Competition Law As A Hindrance to the Bar’s Implementation of Minimum Remuneration?
Disclaimer: The author is not a competition lawyer and merely analysed the issue at hand utilising statutory interpretation, from the perspective of a civil litigator
During the 75th Annual General Meeting of the Malaysian Bar, inter alia, two resolutions in relation to minimum remuneration for pupils were adopted (“The Resolutions”).
Recently, vide Circular No 340/2021, the National Young Lawyers and Pupils Committee (“NYLPC”) provided a progress update on The Resolutions.
In the circular, the NYLPC points out the following:
“There may also be a competition law issue in which the Bar Council is awaiting independent legal opinion on the matter. It is pending ongoing deliberations internally”
During a Clubhouse talk titled “Bar Council Action Plan: Waras or Wayang?” on 15th September 2021, a Bar Councillor (in his individual capacity) expounded on the competition law issue at play.
The Bar Councillor also provided examples of organisations which were found to have engaged in anti-competitive practices when it had fixed salaries.
Section 4(1) of the Competition Act 2010 (“CA 2010”) is the relevant provision in question.
It provides that, “A horizontal or vertical agreement between enterprises is prohibited insofar as the agreement has the object or effect of significantly preventing, restricting or distorting competition in any market for goods or services.” (emphasis mine)

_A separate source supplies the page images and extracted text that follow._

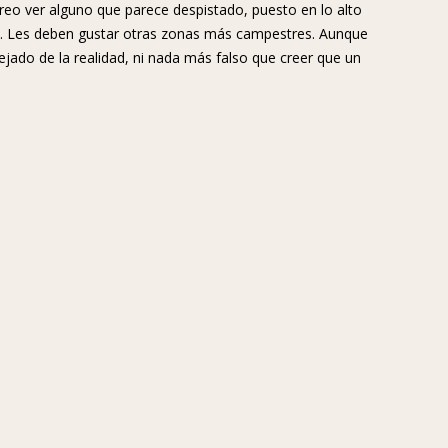
creo ver alguno que parece despistado, puesto en lo alto
más. Les deben gustar otras zonas más campestres. Aunque
jado de la realidad, ni nada más falso que creer que un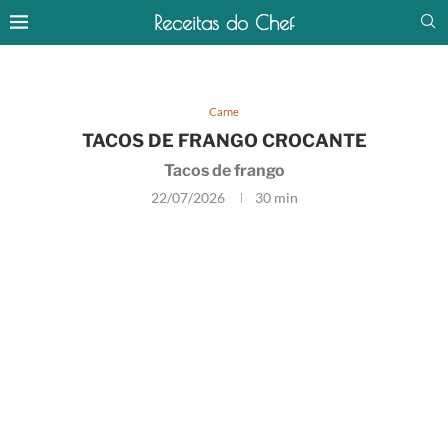
Receitas do Chef
Carne
TACOS DE FRANGO CROCANTE
Tacos de frango
22/07/2026
30 min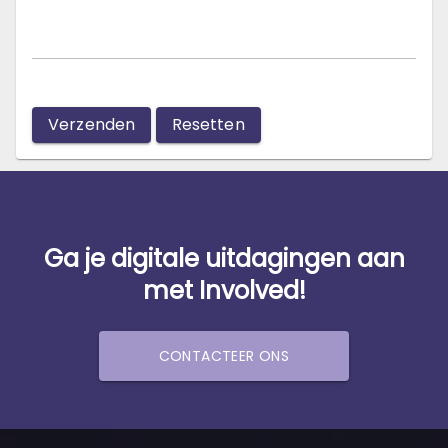
Verzenden
Resetten
Ga je digitale uitdagingen aan
met Involved!
CONTACTEER ONS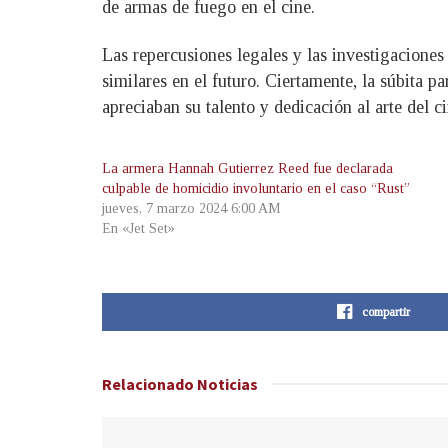
de armas de fuego en el cine.
Las repercusiones legales y las investigacione
similares en el futuro. Ciertamente, la súbita 
apreciaban su talento y dedicación al arte del ci
La armera Hannah Gutierrez Reed fue declarada
culpable de homicidio involuntario en el caso “Rust”
jueves, 7 marzo 2024 6:00 AM
En «Jet Set»
compartir
Relacionado
Noticias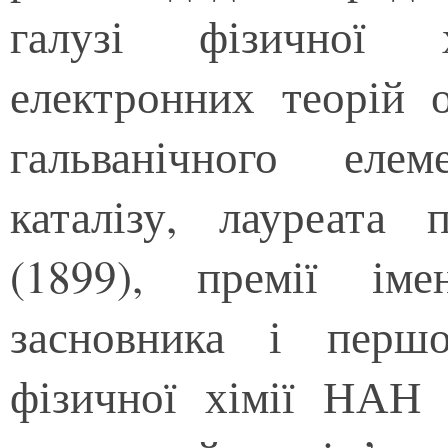
галузі фізичної х
електронних теорій о
гальванічного еле
каталізу, лауреата 
(1899), премії іме
засновника і першо
фізичної хімії НАН 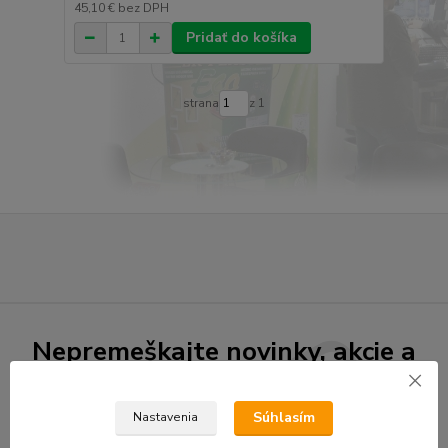
45,10 €
bez DPH
Pridať do košíka
strana
z 1
Nepremeškajte novinky, akcie a
zľavy!
Súhlasím
Nastavenia
Prihlásiť sa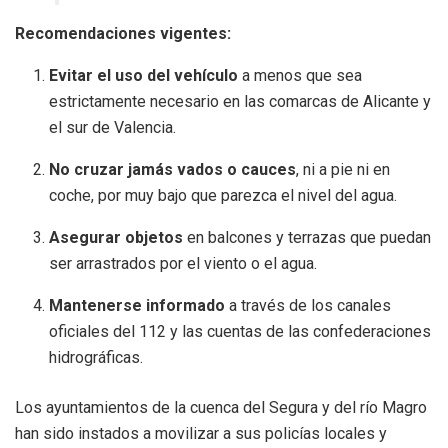
Recomendaciones vigentes:
Evitar el uso del vehículo
a menos que sea
estrictamente necesario en las comarcas de Alicante y
el sur de Valencia.
No cruzar jamás vados o cauces
, ni a pie ni en
coche, por muy bajo que parezca el nivel del agua.
Asegurar objetos
en balcones y terrazas que puedan
ser arrastrados por el viento o el agua.
Mantenerse informado
a través de los canales
oficiales del 112 y las cuentas de las confederaciones
hidrográficas.
Los ayuntamientos de la cuenca del Segura y del río Magro
han sido instados a movilizar a sus policías locales y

The elements of Section 4(1) of the CA 2010 can be summarised as follows:
i. there must be an agreement;
ii. the agreement must be between enterprises; and
iii. the agreement must have the object or effect of significantly preventing, restricting or distorting competition in any market for goods or services.
Is there an agreement between “enterprises”?
Section 2 of the CA 2010 defines an “enterprise” as:
“… any entity carrying on commercial activities relating to goods or services, and for the purposes of this Act, a parent and subsidiary company shall be regarded as a single enterprise if, despite their separate legal entity, both form a single economic unit within which the subsidiaries do not enjoy real autonomy in determining the actions of the subsidiaries on the market.” (emphasis mine)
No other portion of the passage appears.